● About this exercise:
The output is the lines below from the one with "mena de públic a partir de 8 anys." through the one with "Ajuntament de Cerdanyola del Vallès", both included, printed exactly and with no other line.

___ Dataset entries ___

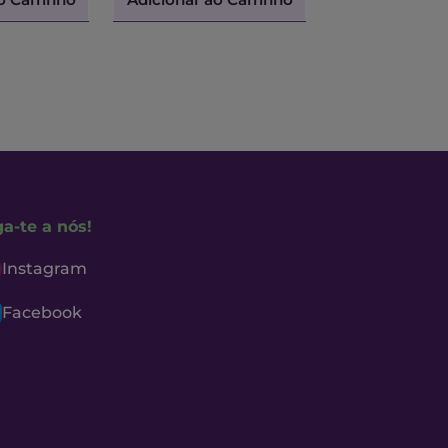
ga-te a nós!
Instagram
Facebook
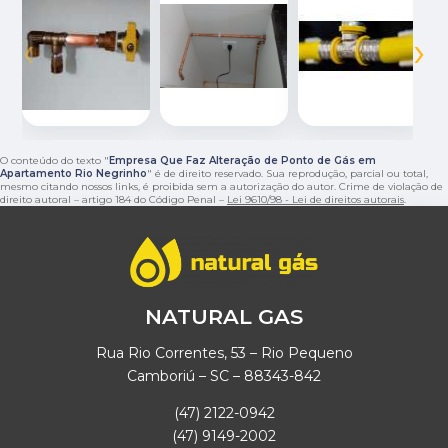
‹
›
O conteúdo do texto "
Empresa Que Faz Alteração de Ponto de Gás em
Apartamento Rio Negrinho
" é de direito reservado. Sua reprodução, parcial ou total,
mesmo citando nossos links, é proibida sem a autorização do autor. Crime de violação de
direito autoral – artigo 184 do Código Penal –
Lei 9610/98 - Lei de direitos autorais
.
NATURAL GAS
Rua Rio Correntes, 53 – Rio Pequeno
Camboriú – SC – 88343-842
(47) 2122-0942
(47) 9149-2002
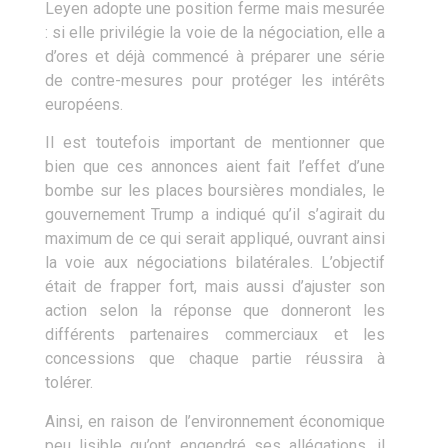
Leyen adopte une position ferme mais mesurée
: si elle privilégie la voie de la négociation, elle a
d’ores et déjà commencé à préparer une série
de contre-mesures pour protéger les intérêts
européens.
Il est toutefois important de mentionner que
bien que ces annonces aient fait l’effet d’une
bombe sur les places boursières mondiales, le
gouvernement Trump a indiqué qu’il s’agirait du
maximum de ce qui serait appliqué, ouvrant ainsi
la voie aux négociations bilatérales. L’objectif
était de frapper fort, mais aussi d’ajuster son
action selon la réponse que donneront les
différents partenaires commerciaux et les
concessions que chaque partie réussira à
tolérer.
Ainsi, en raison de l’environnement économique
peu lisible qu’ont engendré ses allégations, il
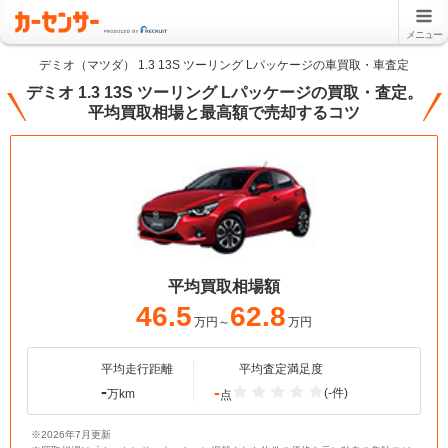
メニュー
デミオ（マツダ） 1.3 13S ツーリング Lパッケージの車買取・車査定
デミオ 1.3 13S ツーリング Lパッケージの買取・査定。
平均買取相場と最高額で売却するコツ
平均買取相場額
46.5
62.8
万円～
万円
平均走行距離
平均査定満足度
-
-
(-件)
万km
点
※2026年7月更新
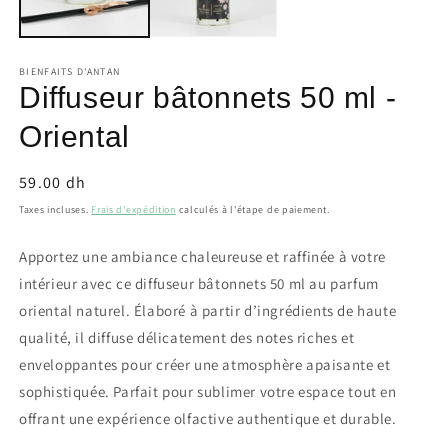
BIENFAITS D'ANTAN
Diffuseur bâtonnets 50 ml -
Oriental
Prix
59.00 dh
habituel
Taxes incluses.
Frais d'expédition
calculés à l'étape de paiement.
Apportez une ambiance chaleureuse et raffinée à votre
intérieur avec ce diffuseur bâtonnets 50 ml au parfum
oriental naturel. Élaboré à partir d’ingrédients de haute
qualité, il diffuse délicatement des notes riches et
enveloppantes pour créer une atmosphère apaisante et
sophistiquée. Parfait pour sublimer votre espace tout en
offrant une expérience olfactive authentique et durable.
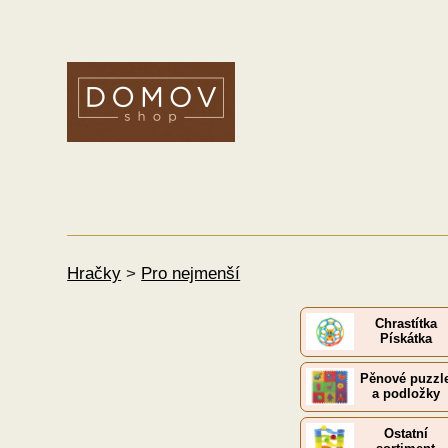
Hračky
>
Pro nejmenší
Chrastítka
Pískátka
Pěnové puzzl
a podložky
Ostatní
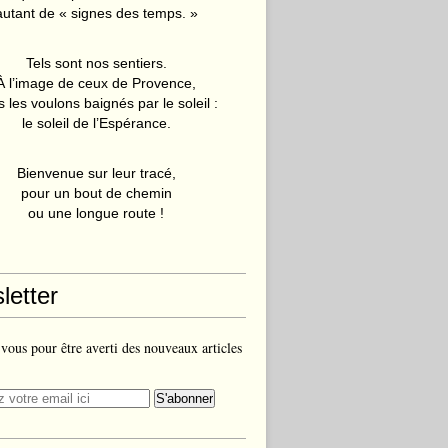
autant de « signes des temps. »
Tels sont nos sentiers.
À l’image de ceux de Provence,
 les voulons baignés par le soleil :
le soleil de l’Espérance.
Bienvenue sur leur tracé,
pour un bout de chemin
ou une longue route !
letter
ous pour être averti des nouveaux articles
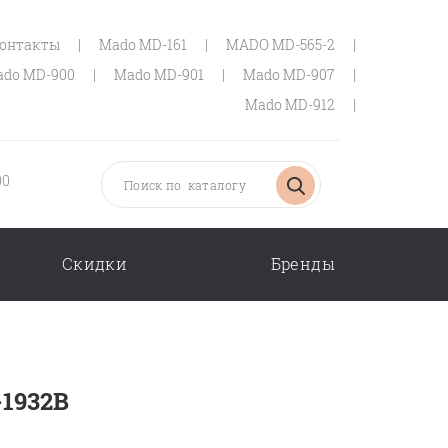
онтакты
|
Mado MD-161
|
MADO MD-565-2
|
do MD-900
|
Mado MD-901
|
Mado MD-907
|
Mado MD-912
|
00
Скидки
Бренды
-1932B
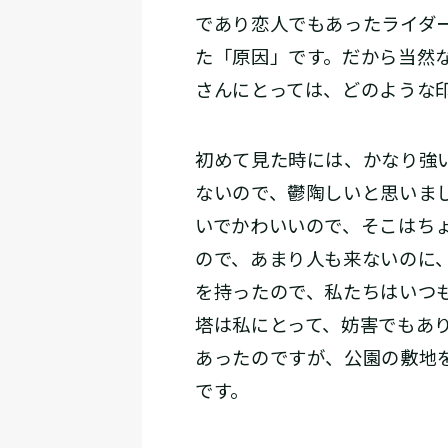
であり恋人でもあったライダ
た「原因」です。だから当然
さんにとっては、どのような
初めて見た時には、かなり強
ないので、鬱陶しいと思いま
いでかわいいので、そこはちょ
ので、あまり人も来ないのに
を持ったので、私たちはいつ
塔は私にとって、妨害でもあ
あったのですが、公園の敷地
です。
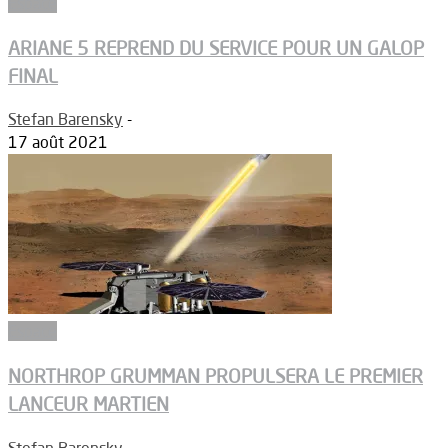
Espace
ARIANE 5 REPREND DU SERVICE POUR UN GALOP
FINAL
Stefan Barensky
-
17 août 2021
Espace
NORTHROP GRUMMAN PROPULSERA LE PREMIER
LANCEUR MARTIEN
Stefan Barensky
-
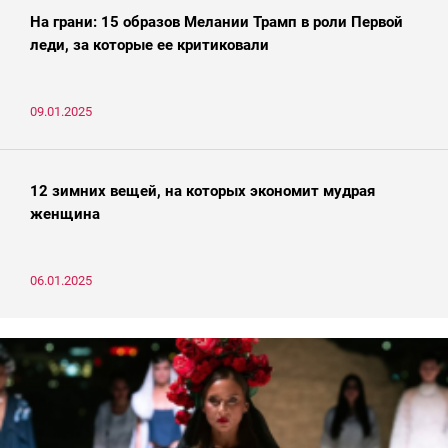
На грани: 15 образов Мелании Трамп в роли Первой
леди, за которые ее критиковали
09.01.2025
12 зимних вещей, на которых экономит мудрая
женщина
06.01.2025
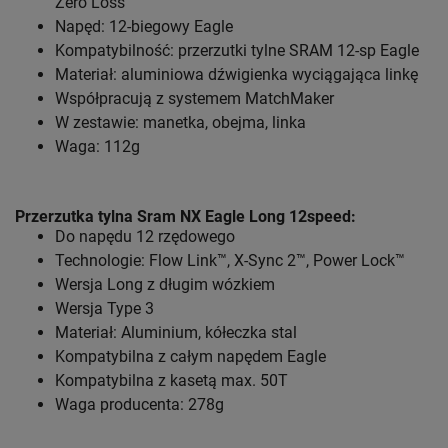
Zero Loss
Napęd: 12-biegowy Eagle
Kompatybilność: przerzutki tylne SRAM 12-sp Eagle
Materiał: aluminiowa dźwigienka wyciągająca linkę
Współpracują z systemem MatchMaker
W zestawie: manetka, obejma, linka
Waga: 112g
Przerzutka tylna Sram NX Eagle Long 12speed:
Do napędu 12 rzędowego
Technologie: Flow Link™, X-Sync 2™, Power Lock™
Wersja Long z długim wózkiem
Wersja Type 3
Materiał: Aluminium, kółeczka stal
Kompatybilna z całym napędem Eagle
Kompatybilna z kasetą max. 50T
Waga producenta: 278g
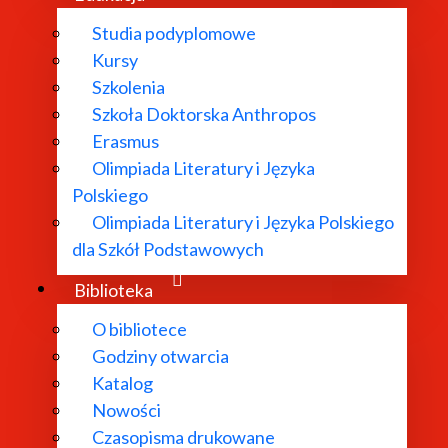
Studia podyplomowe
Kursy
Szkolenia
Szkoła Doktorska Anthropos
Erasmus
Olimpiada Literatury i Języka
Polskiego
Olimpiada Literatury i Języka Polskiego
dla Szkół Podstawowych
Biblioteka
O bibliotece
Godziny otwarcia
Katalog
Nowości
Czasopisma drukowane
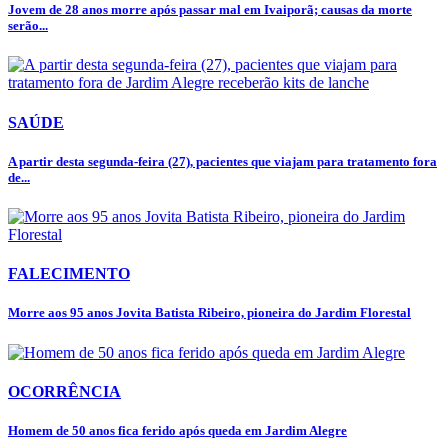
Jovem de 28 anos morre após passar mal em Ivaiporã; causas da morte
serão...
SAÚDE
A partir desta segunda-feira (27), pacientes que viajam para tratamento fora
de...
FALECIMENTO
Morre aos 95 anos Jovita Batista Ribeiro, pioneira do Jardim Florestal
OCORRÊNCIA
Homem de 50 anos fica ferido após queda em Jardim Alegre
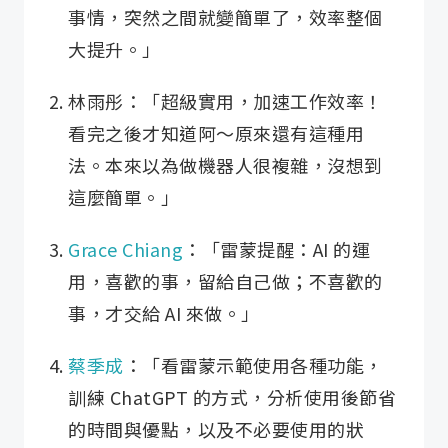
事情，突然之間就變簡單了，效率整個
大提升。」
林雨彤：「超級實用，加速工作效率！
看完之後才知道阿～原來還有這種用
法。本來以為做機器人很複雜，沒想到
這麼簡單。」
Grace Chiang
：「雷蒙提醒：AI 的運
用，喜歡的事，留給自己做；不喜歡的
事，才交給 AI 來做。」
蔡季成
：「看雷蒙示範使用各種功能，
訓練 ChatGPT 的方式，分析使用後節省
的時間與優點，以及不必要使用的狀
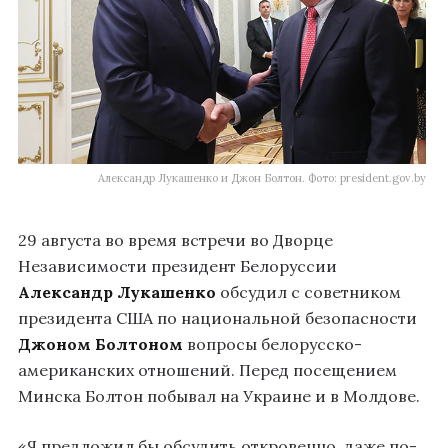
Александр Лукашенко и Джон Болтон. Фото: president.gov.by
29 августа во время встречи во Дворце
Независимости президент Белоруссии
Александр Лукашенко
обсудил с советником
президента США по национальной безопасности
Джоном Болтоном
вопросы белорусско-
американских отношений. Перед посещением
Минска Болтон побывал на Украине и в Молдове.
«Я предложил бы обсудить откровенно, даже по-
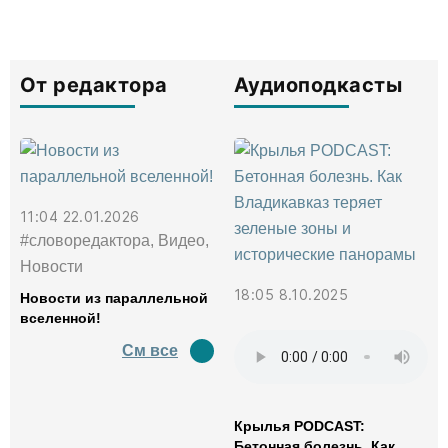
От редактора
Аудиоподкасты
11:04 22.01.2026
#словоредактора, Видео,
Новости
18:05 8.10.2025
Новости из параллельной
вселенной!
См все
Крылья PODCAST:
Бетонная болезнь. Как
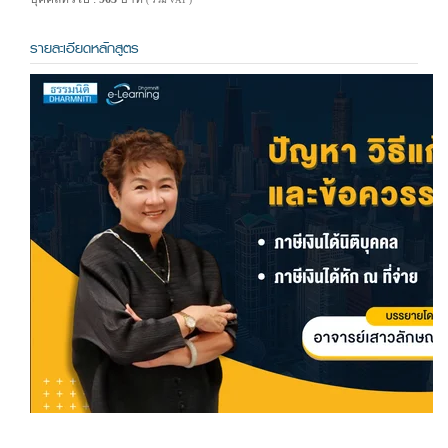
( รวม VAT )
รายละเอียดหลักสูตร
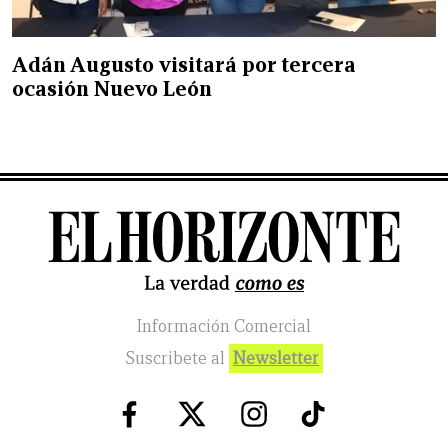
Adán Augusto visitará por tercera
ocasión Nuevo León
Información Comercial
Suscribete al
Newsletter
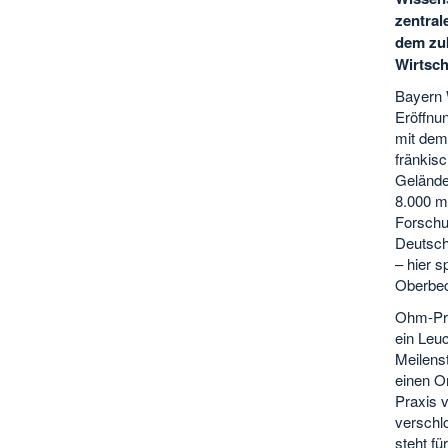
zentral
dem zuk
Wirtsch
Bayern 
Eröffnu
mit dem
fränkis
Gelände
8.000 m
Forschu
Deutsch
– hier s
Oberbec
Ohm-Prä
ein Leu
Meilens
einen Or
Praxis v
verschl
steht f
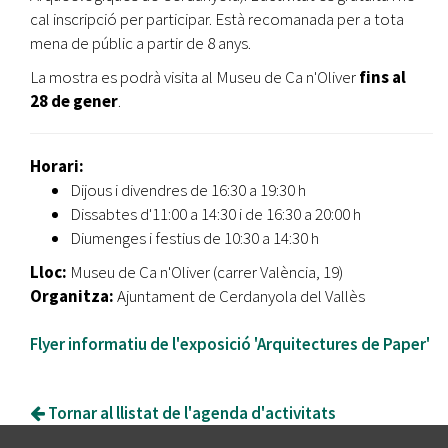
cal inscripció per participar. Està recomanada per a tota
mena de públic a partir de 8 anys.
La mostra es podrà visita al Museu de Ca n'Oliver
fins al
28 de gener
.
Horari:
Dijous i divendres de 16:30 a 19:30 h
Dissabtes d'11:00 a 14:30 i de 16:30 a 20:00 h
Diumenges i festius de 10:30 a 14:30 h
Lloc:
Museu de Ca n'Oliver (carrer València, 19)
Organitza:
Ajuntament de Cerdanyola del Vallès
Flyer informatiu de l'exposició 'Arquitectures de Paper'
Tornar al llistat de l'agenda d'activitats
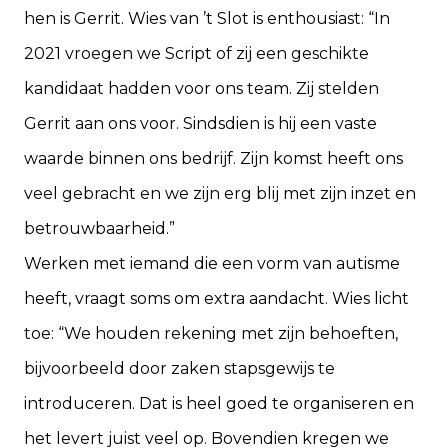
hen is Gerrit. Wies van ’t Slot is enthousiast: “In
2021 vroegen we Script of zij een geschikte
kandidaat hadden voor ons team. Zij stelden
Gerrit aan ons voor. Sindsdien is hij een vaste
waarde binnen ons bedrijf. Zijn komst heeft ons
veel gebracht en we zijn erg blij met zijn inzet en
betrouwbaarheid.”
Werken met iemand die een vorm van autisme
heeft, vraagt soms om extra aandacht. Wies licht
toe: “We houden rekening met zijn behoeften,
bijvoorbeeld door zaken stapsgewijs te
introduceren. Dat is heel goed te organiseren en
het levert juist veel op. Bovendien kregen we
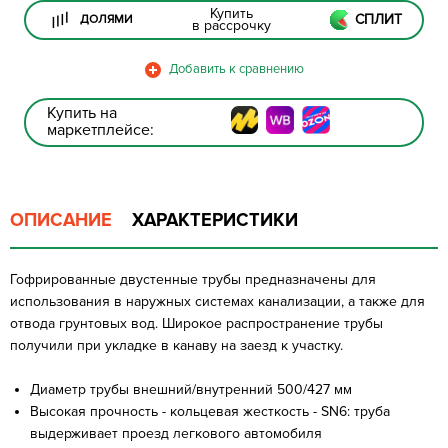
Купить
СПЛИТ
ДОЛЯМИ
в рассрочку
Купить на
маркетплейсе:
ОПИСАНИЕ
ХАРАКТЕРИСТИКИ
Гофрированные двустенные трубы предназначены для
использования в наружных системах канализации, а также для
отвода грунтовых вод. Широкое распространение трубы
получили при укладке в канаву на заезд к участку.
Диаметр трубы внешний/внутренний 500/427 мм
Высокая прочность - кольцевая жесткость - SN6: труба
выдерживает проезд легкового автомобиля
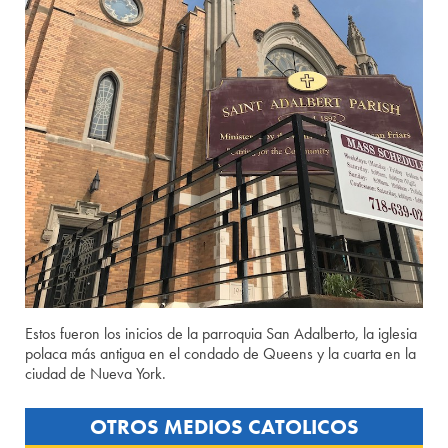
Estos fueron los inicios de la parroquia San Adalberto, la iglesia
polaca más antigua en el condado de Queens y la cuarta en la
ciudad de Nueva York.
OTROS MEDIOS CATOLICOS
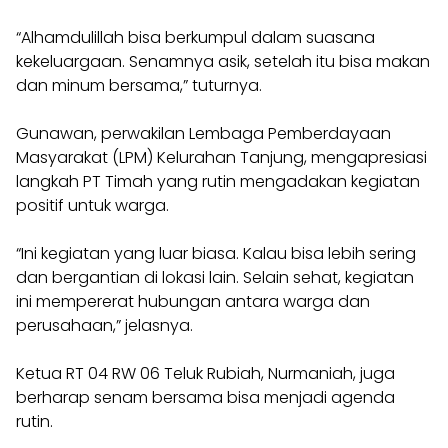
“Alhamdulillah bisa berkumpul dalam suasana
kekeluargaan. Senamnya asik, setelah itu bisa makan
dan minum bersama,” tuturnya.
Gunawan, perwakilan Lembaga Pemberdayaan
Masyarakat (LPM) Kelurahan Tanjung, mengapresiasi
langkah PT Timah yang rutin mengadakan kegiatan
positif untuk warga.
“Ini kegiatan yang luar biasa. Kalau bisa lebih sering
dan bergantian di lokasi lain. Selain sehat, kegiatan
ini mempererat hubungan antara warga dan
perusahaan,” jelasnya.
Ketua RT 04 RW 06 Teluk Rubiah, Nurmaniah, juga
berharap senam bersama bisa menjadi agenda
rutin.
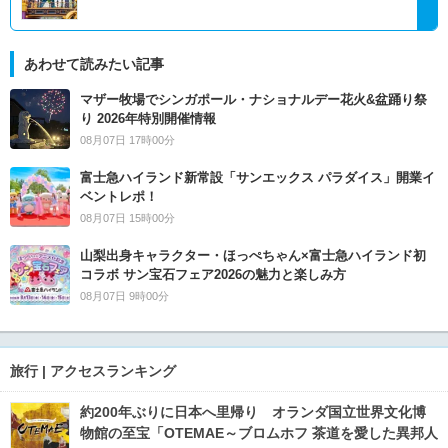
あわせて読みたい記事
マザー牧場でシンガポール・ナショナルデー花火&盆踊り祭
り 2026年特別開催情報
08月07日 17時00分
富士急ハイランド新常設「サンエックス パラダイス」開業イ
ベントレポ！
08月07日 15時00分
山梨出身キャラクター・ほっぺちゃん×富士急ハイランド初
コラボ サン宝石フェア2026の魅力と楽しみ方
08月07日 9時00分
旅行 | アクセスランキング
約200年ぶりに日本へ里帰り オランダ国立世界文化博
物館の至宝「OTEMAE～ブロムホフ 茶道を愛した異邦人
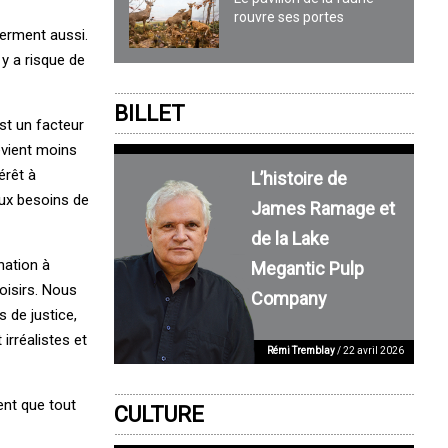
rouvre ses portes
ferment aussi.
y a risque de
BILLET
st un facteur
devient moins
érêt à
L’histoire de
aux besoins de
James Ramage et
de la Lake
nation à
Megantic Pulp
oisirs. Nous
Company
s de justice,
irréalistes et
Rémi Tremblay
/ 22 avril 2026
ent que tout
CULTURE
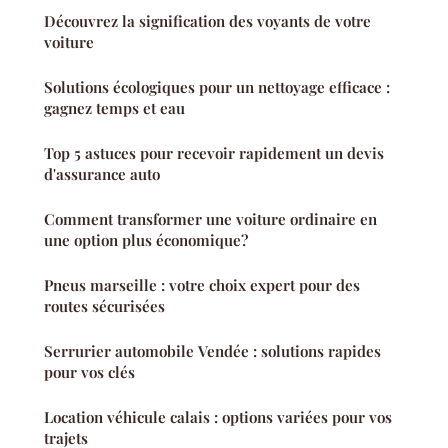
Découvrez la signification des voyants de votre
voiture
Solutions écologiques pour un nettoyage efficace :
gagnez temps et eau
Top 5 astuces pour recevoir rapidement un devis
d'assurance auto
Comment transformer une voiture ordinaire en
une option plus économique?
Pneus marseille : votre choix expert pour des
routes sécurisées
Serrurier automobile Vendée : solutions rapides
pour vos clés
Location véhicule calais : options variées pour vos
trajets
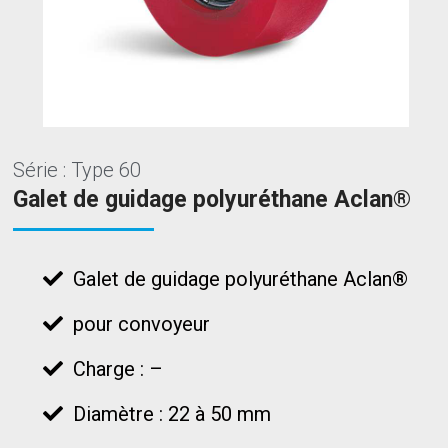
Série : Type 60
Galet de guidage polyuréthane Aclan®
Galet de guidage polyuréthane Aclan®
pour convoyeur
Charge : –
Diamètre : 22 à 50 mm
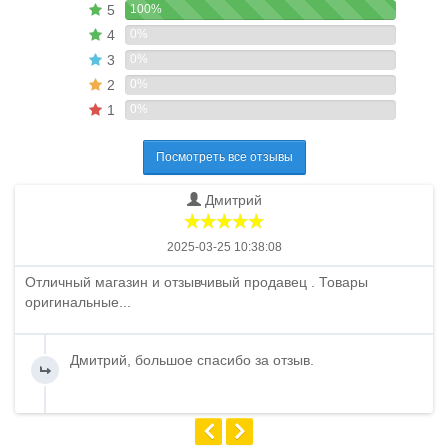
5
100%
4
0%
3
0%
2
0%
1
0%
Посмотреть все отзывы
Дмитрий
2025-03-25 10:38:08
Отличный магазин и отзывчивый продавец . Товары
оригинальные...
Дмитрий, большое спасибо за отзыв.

___

● Response below:
mena de públic a partir de 8 anys.
La mostra es podrà visita al Museu de Ca n'Oliver
fins al
28 de gener
.
Horari:
Dijous i divendres de 16:30 a 19:30 h
Dissabtes d'11:00 a 14:30 i de 16:30 a 20:00 h
Diumenges i festius de 10:30 a 14:30 h
Lloc:
Museu de Ca n'Oliver (carrer València, 19)
Organitza:
Ajuntament de Cerdanyola del Vallès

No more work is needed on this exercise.